- _What the task asks_: Reproduce each line from the first in the data through the line that contains "Voit peruuttaa tilauksen koska tahansa." exactly; give nothing else.

- _Material for this exercise_:
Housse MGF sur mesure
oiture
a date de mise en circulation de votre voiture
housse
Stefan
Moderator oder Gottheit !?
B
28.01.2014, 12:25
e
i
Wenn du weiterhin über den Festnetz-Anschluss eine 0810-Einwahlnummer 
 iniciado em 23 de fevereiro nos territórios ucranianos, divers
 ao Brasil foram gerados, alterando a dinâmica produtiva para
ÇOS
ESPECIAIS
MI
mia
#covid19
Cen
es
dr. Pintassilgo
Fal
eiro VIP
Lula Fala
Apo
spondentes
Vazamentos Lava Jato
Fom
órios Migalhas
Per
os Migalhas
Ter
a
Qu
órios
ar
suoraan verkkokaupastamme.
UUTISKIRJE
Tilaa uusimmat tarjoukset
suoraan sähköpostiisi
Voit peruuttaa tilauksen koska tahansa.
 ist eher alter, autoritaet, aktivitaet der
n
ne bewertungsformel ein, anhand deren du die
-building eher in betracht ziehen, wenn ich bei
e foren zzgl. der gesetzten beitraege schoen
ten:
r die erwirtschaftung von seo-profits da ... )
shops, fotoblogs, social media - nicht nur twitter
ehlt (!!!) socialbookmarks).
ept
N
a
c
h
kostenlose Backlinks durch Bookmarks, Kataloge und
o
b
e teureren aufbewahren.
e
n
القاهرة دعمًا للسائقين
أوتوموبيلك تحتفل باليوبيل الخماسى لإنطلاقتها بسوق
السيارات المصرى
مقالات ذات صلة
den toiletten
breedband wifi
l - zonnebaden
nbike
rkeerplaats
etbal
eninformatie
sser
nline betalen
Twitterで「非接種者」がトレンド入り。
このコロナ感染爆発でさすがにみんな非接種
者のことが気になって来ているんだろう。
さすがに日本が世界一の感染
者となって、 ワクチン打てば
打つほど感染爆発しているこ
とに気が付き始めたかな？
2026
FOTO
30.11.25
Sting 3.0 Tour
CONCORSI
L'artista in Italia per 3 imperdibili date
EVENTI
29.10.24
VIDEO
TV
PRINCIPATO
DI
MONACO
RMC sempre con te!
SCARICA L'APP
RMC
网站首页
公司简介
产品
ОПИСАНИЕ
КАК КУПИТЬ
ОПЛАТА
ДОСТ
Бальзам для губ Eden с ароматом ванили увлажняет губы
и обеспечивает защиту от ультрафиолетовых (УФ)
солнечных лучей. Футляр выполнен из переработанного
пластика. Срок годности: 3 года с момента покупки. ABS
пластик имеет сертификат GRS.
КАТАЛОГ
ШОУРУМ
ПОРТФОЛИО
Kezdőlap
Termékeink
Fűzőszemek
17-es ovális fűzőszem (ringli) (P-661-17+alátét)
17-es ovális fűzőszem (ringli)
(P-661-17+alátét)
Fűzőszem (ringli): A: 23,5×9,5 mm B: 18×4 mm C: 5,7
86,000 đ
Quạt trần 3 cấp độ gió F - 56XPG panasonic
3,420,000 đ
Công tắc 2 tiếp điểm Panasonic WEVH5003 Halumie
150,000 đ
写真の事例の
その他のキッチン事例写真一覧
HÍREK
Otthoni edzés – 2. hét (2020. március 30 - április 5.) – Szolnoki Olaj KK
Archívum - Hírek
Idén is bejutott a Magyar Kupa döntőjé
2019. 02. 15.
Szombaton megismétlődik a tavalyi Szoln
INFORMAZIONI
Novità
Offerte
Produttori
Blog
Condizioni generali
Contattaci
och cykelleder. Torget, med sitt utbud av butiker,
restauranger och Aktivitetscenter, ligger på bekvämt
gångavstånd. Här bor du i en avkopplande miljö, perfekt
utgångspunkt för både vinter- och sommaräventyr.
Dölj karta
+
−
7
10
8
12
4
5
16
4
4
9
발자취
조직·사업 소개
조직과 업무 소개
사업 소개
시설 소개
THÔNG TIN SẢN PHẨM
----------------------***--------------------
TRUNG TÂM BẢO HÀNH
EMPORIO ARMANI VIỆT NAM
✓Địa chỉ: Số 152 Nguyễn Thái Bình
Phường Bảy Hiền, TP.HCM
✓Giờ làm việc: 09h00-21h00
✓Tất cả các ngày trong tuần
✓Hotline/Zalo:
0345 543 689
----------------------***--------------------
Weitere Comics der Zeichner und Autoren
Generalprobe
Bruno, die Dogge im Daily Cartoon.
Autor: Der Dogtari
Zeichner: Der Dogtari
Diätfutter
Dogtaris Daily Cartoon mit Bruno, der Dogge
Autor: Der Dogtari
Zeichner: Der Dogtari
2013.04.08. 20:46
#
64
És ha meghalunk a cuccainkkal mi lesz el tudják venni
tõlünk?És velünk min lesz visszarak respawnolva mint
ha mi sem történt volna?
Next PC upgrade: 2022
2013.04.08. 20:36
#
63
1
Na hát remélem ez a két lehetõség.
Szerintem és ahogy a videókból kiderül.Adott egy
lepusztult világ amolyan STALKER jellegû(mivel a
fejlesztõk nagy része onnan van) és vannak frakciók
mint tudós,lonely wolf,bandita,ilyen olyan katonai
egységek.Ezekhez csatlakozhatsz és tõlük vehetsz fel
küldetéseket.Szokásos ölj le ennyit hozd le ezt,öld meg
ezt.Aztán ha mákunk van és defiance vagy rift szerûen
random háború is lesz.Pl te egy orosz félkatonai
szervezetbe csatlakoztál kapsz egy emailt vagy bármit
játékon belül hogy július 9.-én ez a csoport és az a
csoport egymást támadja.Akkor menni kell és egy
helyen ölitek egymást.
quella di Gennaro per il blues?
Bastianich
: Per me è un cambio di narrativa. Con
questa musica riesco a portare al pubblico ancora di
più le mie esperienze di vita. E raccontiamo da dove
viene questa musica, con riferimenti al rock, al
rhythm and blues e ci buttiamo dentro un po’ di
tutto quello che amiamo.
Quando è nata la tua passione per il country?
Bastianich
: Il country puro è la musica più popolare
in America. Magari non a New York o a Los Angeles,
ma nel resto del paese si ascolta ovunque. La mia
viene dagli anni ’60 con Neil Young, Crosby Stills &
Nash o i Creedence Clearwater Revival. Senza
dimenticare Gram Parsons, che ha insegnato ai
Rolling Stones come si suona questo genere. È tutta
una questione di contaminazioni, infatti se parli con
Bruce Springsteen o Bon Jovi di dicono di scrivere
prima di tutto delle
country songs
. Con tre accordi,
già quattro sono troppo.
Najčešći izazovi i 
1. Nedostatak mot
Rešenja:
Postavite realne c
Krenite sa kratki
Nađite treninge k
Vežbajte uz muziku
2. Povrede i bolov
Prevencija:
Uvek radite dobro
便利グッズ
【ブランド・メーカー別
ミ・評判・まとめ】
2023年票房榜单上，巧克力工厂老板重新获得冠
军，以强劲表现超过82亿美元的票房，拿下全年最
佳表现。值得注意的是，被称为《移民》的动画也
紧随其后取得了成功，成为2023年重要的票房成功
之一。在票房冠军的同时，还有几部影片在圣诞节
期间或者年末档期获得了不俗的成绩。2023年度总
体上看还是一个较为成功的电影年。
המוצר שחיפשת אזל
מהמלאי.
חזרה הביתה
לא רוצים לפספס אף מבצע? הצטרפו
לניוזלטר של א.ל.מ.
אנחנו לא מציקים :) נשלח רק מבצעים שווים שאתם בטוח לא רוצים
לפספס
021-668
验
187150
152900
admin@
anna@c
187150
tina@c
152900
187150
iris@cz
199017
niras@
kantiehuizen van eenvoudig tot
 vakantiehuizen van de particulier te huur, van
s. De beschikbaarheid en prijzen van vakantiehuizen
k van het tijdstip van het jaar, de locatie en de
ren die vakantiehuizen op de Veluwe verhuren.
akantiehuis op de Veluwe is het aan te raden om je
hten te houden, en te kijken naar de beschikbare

- _Task result_:
Housse MGF sur mesure
oiture
a date de mise en circulation de votre voiture
housse
Stefan
Moderator oder Gottheit !?
B
28.01.2014, 12:25
e
i
Wenn du weiterhin über den Festnetz-Anschluss eine 0810-Einwahlnummer 
 iniciado em 23 de fevereiro nos territórios ucranianos, divers
 ao Brasil foram gerados, alterando a dinâmica produtiva para
ÇOS
ESPECIAIS
MI
mia
#covid19
Cen
es
dr. Pintassilgo
Fal
eiro VIP
Lula Fala
Apo
spondentes
Vazamentos Lava Jato
Fom
órios Migalhas
Per
os Migalhas
Ter
a
Qu
órios
ar
suoraan verkkokaupastamme.
UUTISKIRJE
Tilaa uusimmat tarjoukset
suoraan sähköpostiisi
Voit peruuttaa tilauksen koska tahansa.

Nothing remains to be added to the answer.